Oof also tried to change some of the default index rotation and indices and messages strategies for deletion. Never could get anything to happen(rotate my index/delete old messages) when editing them and when I finally gave up and tried to run the rotate active write index manually that rekt things. Logs showed erros frm the bg process saying it could not index graylog_0 and such and the index page that should show me things just kept spinning after. Ended up deleting the graylog_0 index after I shut graylog down and just restarted graylog. Interesting times.

Now I am onto graylog_4 , following this guide trying to get things in the POC environment somewhat functional: https://github.com/Graylog2/graylog2-server/issues/5140 , I attempted to get things back in sync and it should be logging events as 03:00:00 … UTC OCT 22, but somehow its logging things like its way in the past. very strange. Edit - Tried deleting the GELF HTTP Log input and re-making and that didn’t help either.
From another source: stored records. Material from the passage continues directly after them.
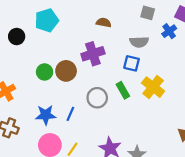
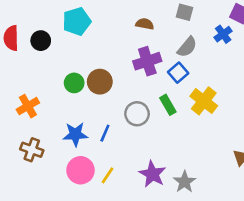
gray square: (148, 13) -> (185, 12), moved
gray semicircle: (139, 42) -> (187, 47), turned -48
purple cross: (93, 54) -> (147, 61), moved
blue square: (132, 63) -> (178, 73), turned 35

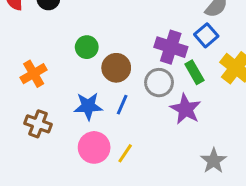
purple cross: (147, 61) -> (171, 47), moved, turned 36
brown circle: (100, 82) -> (116, 68), moved
purple star: (152, 174) -> (186, 109), moved

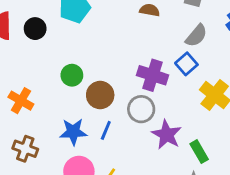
green rectangle: (194, 72) -> (199, 152), moved
orange cross: (34, 74) -> (21, 101), turned -30

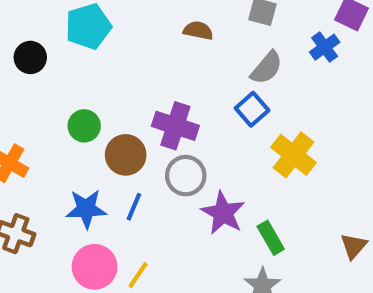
purple cross: (152, 75) -> (175, 126), moved

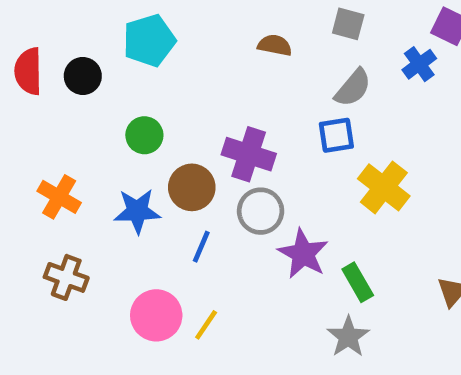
blue square: (252, 109) -> (336, 135), turned 32
green circle: (84, 126) -> (144, 135), moved
blue star: (86, 209) -> (137, 211), moved

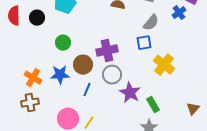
purple cross: (249, 154) -> (107, 51), turned -30
orange cross: (59, 197) -> (33, 78), moved
brown cross: (66, 277) -> (30, 103), turned -30

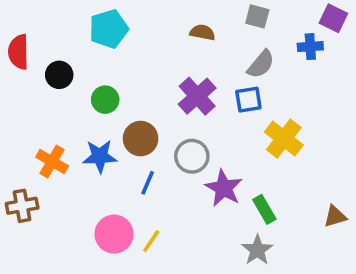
blue cross: (179, 13) -> (310, 47), turned 32
black circle: (37, 18) -> (59, 75), moved
purple cross: (107, 51) -> (197, 96), moved, turned -30
brown cross: (30, 103) -> (22, 206), moved
brown triangle: (193, 109) -> (335, 216), turned 32

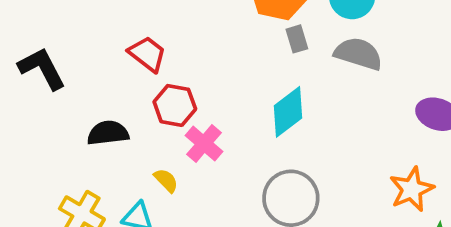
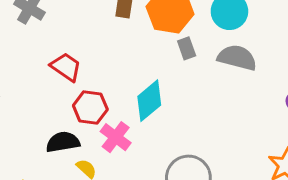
cyan diamond: (288, 112) -> (149, 101), moved
black semicircle: (108, 133) -> (63, 142), moved

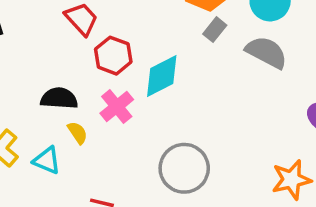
gray rectangle: (187, 48) -> (215, 30), turned 45
red hexagon: (90, 107) -> (113, 56), moved

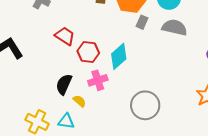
black semicircle: (59, 98) -> (64, 84), turned -55
pink cross: (117, 106) -> (98, 80), turned 36

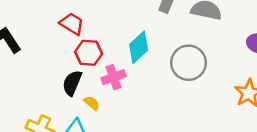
red hexagon: (88, 52) -> (89, 53), moved
gray circle: (145, 105) -> (189, 63), moved

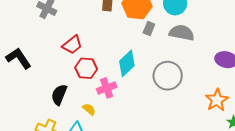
red trapezoid: (72, 24) -> (72, 45), turned 110
black semicircle: (72, 83) -> (59, 95), moved

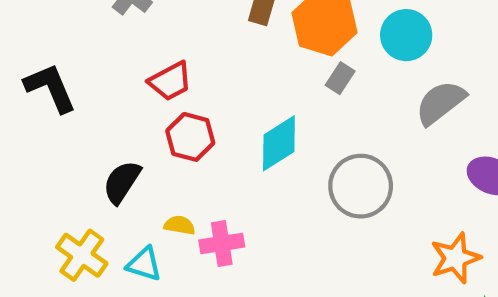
gray semicircle: (182, 33) -> (440, 103), moved, turned -60
pink cross: (107, 88) -> (222, 244), moved
yellow semicircle: (89, 109) -> (180, 225), turned -40

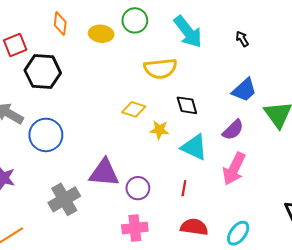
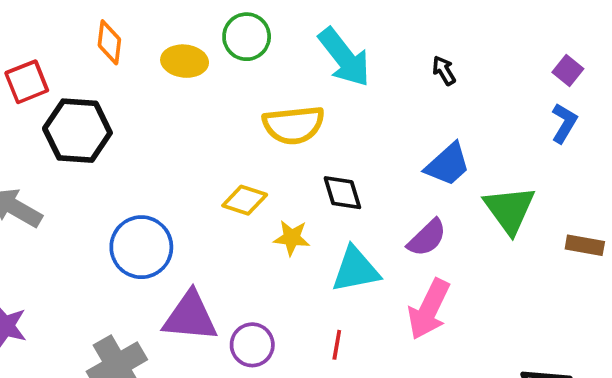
blue circle: (46, 135) -> (141, 247), moved
cyan triangle: (194, 147) -> (356, 270), turned -36

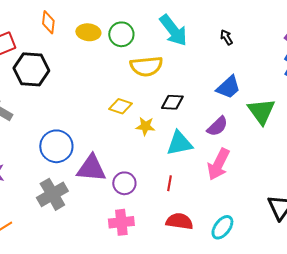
green circle: (247, 37) -> (121, 34), moved
black diamond: (342, 193) -> (172, 102), turned -70
blue circle: (141, 247) -> (56, 146), moved

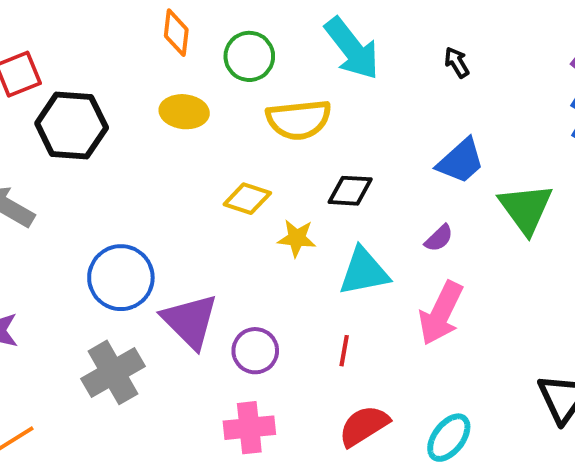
orange diamond: (48, 22) -> (176, 33), moved
yellow ellipse: (88, 32) -> (184, 112), moved
purple semicircle: (217, 126) -> (439, 238), size x0.7
purple triangle: (91, 168) -> (190, 321), turned 40
red semicircle: (179, 221) -> (364, 426), turned -40

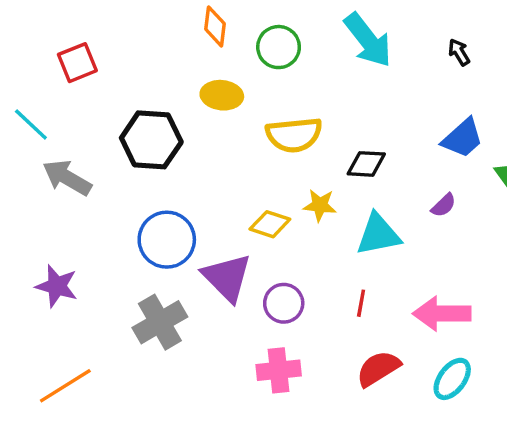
yellow semicircle: (299, 120) -> (294, 135), moved
black hexagon: (72, 126) -> (151, 140), moved
yellow diamond: (247, 199) -> (270, 224), moved
pink arrow: (441, 313) -> (442, 314), moved, turned 64

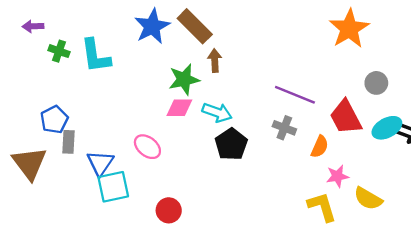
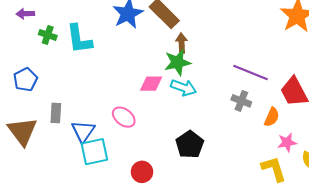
green star: (184, 79) -> (177, 62), moved
blue pentagon: (54, 120) -> (25, 80), moved
black pentagon: (231, 144) -> (190, 144), moved

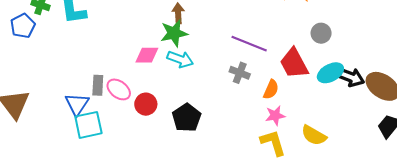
blue pentagon: (25, 80) -> (23, 26), moved
gray rectangle: (56, 113) -> (98, 85), moved
pink star: (287, 142) -> (275, 116), moved
red circle: (142, 172) -> (146, 104), moved

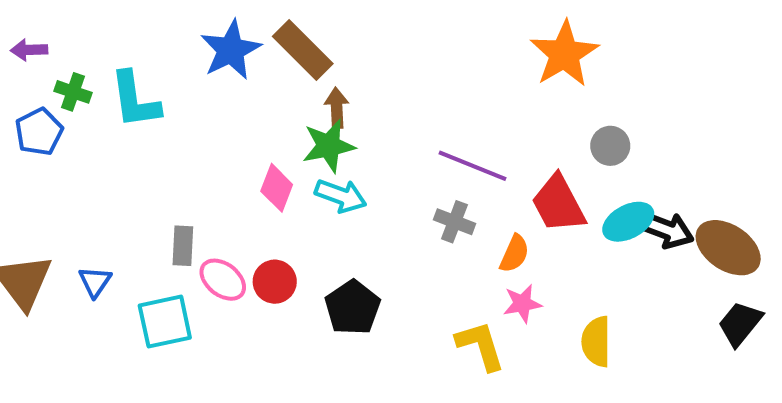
pink diamond: (147, 55) -> (277, 188), turned -70
pink ellipse: (119, 89) -> (223, 280), moved
blue triangle: (77, 104) -> (95, 282), moved, size x0.7
yellow semicircle: (314, 135) -> (596, 342), turned 60
yellow L-shape: (273, 143) -> (480, 346), moved

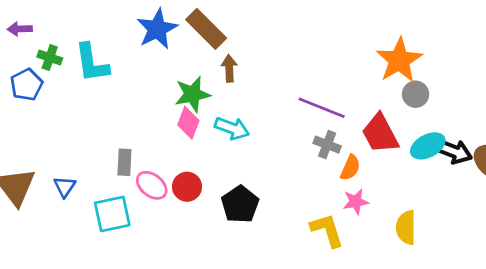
orange star: (564, 54) -> (399, 60), moved
green star: (329, 146) -> (192, 94), moved
gray cross: (454, 222) -> (327, 145), moved

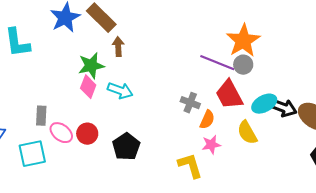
gray circle: (416, 94) -> (243, 65), moved
purple line: (322, 108) -> (217, 63), moved
yellow semicircle: (406, 228) -> (247, 133), moved, turned -30

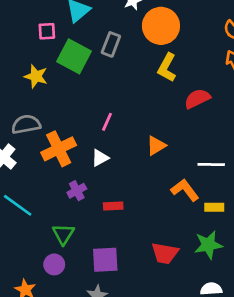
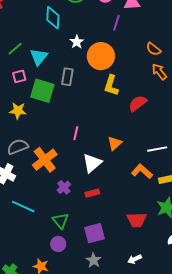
white triangle: (100, 158) -> (92, 163), moved, size x1.5

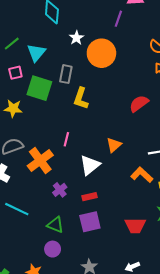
yellow L-shape: (111, 85) -> (81, 98), moved
pink line: (76, 133) -> (66, 139), moved
green triangle: (60, 221) -> (55, 225), turned -30
purple square: (94, 233) -> (90, 222), moved

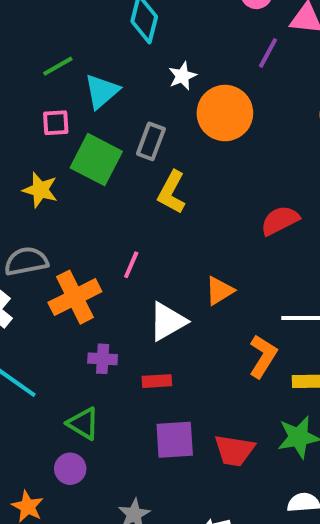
orange L-shape: (142, 175) -> (263, 356), turned 70
purple cross: (60, 190) -> (103, 359), turned 32
purple square: (90, 222) -> (175, 440), moved

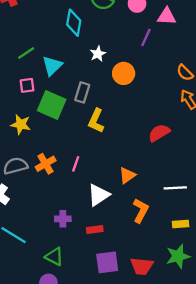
orange circle: (225, 113) -> (124, 73), size x0.7
orange cross: (75, 297) -> (46, 164), moved, size x0.7
orange L-shape: (263, 356) -> (141, 211), moved

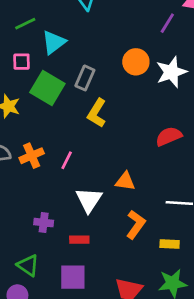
white star: (98, 54) -> (171, 72), moved, size x1.6
orange triangle: (127, 175) -> (125, 181), turned 36
white triangle: (99, 195) -> (89, 200), turned -30
yellow rectangle: (181, 224) -> (170, 244), moved
purple square: (107, 262) -> (73, 277), moved

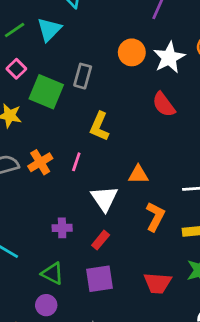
cyan triangle: (54, 42) -> (49, 29), moved
pink square: (22, 62) -> (16, 69), turned -36
yellow L-shape: (97, 113) -> (99, 126), moved
red semicircle: (169, 136) -> (164, 105), moved, turned -95
red rectangle: (79, 240) -> (101, 240), turned -42

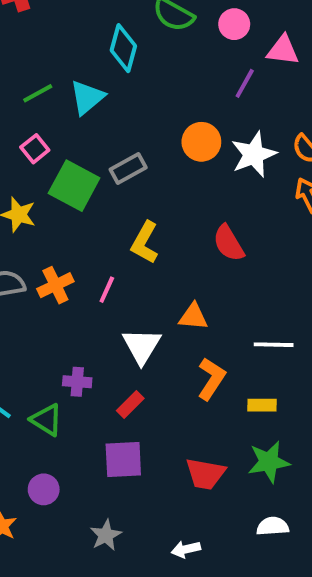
gray rectangle: (83, 76) -> (128, 169), turned 40
red semicircle: (164, 105) -> (229, 243), moved
green triangle: (53, 273) -> (46, 420), moved

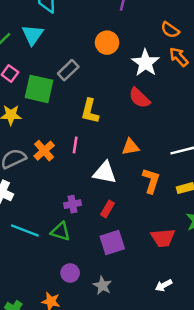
white star: (254, 154) -> (145, 63), moved
white triangle: (142, 346) -> (105, 173), turned -35
gray star: (106, 535) -> (102, 286), moved

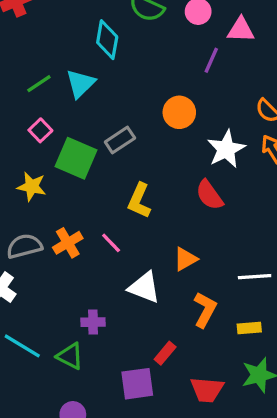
pink line: (75, 145) -> (111, 243), turned -63
orange triangle: (130, 147) -> (185, 259), turned -30
red rectangle: (107, 209) -> (165, 353), moved

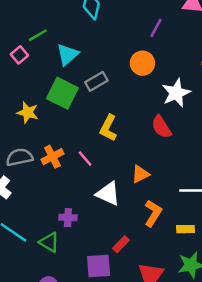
purple line: (211, 60) -> (156, 28), moved
cyan triangle: (81, 84) -> (67, 55), moved
pink square: (40, 130) -> (19, 55), moved

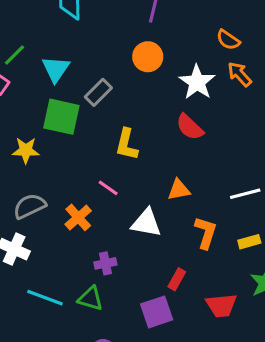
orange cross: (52, 157) -> (78, 217), moved
orange triangle: (140, 174) -> (179, 190), turned 30

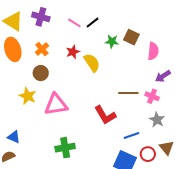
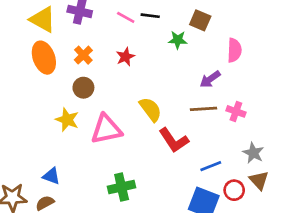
black line: (93, 23) -> (150, 16), turned 48
brown square: (131, 37) -> (200, 20), moved
yellow semicircle: (92, 63) -> (150, 109), moved
purple arrow: (163, 76) -> (210, 79), moved
gray star: (157, 120) -> (253, 153), moved

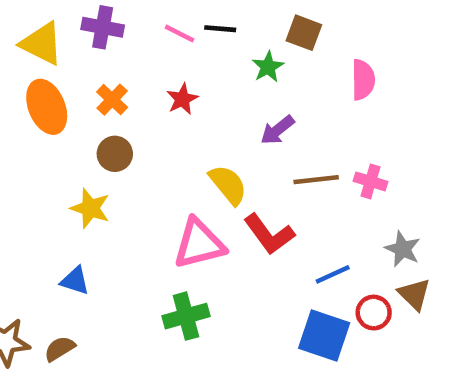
green star: (178, 40) -> (268, 67), turned -30
purple arrow: (210, 79) -> (277, 130), moved
pink triangle: (106, 129) -> (199, 244), moved
blue triangle: (51, 176) -> (75, 281), moved

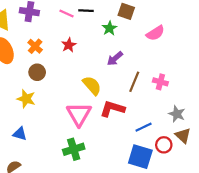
pink semicircle: (363, 80) -> (155, 33), turned 60
brown line: (316, 180) -> (134, 82), turned -60
red L-shape: (269, 234) -> (112, 109), turned 145
pink triangle: (199, 244) -> (79, 114), turned -44

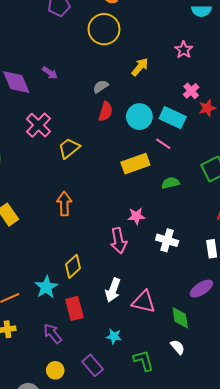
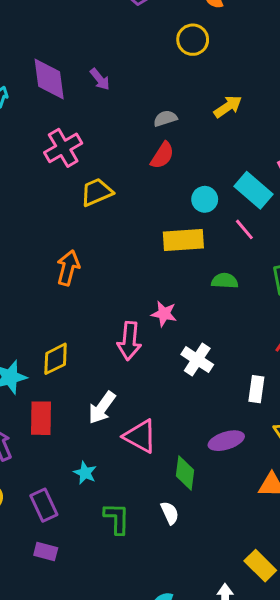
yellow circle: (104, 29) -> (193, 40), size x0.7
cyan circle: (139, 117) -> (205, 199), moved, size x0.7
pink line: (163, 144) -> (244, 229), moved

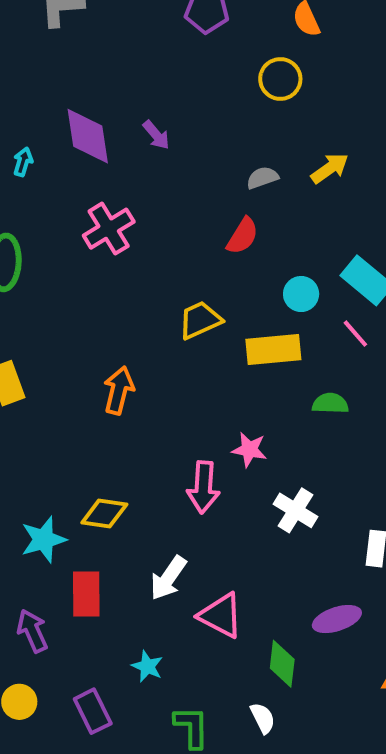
gray semicircle: (165, 118) -> (262, 178), moved
yellow trapezoid: (97, 192) -> (200, 320), moved
yellow diamond: (56, 359) -> (104, 513), turned 36

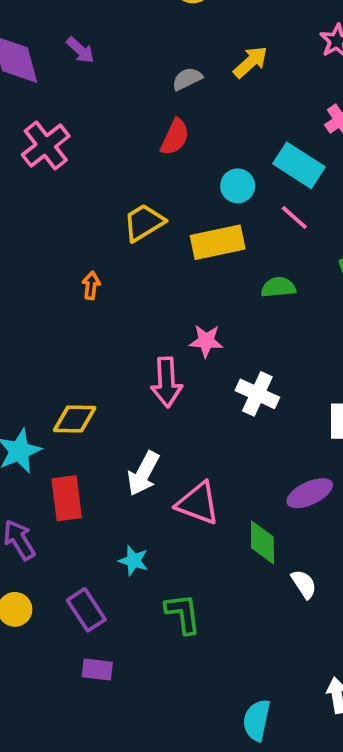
orange arrow: (119, 390) -> (91, 285), moved, size x0.6
white semicircle: (263, 718) -> (304, 584), moved

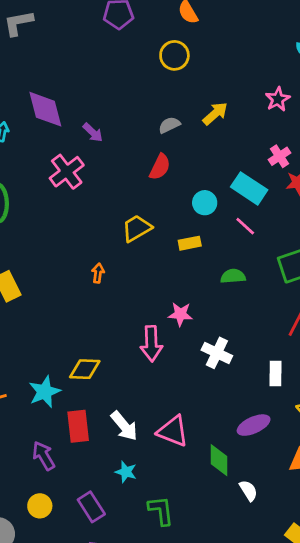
purple arrow: (80, 50) -> (93, 133), moved
yellow rectangle: (218, 242) -> (190, 243), size x0.6
white arrow: (143, 474) -> (124, 426), moved, turned -68

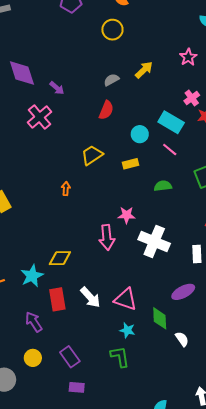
white cross: (217, 353) -> (154, 242), size x1.4
cyan star: (126, 472) -> (127, 330), moved

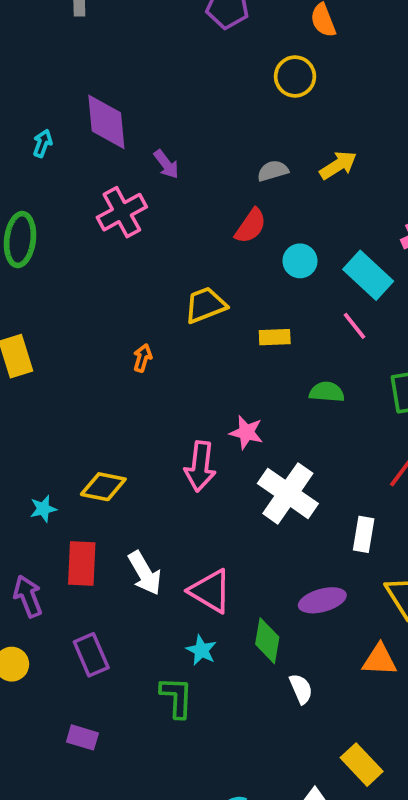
cyan circle: (140, 134) -> (300, 261), moved
cyan star: (32, 276) -> (43, 509), size x0.6
purple rectangle: (70, 357) -> (91, 655), moved

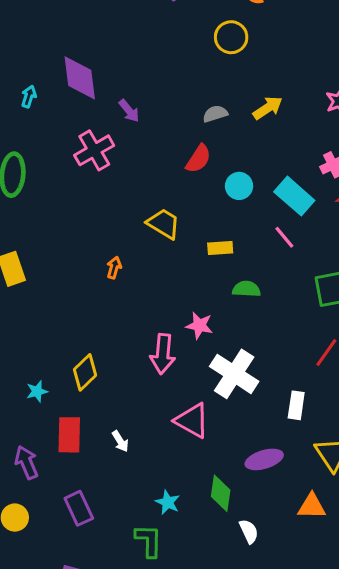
yellow trapezoid: (205, 305) -> (164, 224), turned 54
green semicircle: (327, 392) -> (246, 289), moved
yellow diamond: (103, 487) -> (85, 372), turned -54
white arrow: (145, 573) -> (120, 441), size x0.6
pink triangle: (210, 591) -> (192, 420), moved

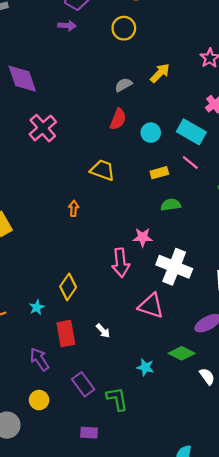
purple arrow: (129, 111) -> (67, 26), moved, turned -36
yellow rectangle: (220, 248) -> (159, 173), moved
green diamond: (221, 493) -> (182, 353), turned -60
green L-shape: (149, 541) -> (117, 399), moved

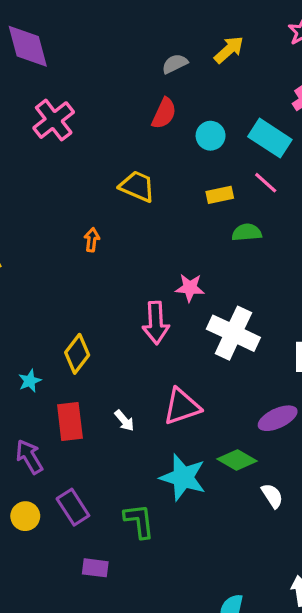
green semicircle: (171, 205) -> (247, 232), moved
pink triangle: (151, 306) -> (182, 407), moved, turned -40
cyan star: (145, 367) -> (183, 477), size x1.8
purple rectangle: (83, 384) -> (73, 507), moved

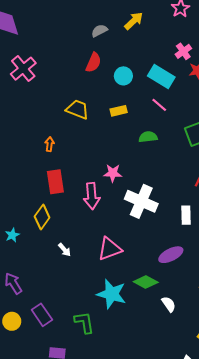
yellow rectangle: (220, 195) -> (119, 111), moved
red rectangle: (70, 421) -> (55, 182), moved
white arrow: (124, 421) -> (64, 250), moved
how did you ingest messages?

does that containe a timestamp? Is the event timestamp in sync with the timestamp that is logged?

1 Like

False alarm. My app was sending the correct logs by timestamp, it just somehow got like 8+ hours delayed, very odd. Restarted the app doing the logging via HTTP JSON to the GELF endpoint and things caught back up. Sorry for the trouble, was really thinking it had something to do with the fact I had to delete the graylog_0 index manually in elastic and reboot graylog and get it to generate a new index etc. Potentially taking graylog down for a bit may have been what caused the odd backup behavior on my app side, but graylog was not the culprit here :smile: .

This topic was automatically closed 14 days after the last reply. New replies are no longer allowed.